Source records

+++

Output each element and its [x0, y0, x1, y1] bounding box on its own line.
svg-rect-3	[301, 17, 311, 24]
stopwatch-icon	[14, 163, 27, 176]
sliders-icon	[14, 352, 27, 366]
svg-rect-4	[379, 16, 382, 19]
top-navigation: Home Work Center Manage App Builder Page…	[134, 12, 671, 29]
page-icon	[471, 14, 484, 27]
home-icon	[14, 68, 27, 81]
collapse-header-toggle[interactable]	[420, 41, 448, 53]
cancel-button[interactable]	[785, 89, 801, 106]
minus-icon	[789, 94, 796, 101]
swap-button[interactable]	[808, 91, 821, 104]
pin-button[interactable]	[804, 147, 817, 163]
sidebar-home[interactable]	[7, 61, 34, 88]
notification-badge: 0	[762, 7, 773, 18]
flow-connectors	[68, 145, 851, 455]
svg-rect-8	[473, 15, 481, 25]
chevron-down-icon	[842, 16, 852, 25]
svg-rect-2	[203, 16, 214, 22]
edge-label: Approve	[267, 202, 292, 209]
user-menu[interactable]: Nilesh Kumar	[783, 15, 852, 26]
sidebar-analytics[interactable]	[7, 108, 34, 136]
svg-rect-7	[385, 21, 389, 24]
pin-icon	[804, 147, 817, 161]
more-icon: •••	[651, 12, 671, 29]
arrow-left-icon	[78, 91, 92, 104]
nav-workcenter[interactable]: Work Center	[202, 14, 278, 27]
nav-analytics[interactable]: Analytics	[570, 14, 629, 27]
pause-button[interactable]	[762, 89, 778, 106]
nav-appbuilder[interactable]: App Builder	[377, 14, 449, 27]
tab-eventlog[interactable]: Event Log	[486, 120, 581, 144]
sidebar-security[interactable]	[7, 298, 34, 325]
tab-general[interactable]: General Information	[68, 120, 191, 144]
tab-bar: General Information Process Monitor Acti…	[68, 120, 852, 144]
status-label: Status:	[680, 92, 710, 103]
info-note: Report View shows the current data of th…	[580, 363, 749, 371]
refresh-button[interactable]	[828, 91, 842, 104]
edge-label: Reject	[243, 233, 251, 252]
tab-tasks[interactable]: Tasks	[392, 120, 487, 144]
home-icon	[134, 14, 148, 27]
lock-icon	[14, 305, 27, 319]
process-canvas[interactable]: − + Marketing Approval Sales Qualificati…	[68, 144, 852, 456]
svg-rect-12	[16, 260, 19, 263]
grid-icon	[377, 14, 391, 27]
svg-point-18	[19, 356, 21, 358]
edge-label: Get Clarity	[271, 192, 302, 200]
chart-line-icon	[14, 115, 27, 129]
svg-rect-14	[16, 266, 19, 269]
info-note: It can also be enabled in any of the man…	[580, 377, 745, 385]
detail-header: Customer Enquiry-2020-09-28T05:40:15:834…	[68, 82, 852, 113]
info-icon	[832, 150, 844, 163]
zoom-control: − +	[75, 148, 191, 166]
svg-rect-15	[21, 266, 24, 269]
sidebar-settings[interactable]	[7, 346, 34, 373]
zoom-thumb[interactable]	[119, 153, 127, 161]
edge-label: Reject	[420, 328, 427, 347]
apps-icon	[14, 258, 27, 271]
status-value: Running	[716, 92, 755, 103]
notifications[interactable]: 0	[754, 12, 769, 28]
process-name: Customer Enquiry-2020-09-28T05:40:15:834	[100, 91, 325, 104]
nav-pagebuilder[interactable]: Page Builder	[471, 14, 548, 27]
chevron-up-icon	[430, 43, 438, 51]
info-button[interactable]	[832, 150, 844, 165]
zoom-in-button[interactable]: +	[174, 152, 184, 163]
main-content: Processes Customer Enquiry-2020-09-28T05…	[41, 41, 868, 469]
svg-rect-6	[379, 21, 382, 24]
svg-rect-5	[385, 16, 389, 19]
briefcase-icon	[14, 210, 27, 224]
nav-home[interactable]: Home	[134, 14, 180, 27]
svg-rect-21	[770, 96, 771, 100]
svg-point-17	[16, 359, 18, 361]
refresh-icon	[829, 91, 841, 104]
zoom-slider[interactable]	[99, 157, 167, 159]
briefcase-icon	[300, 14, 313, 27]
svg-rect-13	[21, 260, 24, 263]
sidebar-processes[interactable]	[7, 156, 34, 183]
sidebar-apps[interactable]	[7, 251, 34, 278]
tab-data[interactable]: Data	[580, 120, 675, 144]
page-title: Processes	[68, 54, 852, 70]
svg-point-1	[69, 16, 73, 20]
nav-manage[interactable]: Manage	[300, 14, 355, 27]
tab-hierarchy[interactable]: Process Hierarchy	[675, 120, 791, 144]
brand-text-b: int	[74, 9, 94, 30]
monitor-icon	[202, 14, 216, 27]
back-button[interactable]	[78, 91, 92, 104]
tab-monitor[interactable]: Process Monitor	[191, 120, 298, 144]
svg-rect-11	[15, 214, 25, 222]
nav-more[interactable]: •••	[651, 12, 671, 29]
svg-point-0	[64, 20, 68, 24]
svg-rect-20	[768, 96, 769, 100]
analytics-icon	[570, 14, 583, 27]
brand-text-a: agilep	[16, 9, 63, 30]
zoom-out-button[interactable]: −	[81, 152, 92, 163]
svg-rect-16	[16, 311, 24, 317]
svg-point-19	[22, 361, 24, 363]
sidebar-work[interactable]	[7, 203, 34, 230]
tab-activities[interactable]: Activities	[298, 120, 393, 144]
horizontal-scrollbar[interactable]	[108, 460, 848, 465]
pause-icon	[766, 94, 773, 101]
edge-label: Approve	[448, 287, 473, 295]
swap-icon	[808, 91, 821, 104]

+++

__Action item__. Your answer must be a single number: the count of lines in the records above that contain "point".

__Exercise result__. 5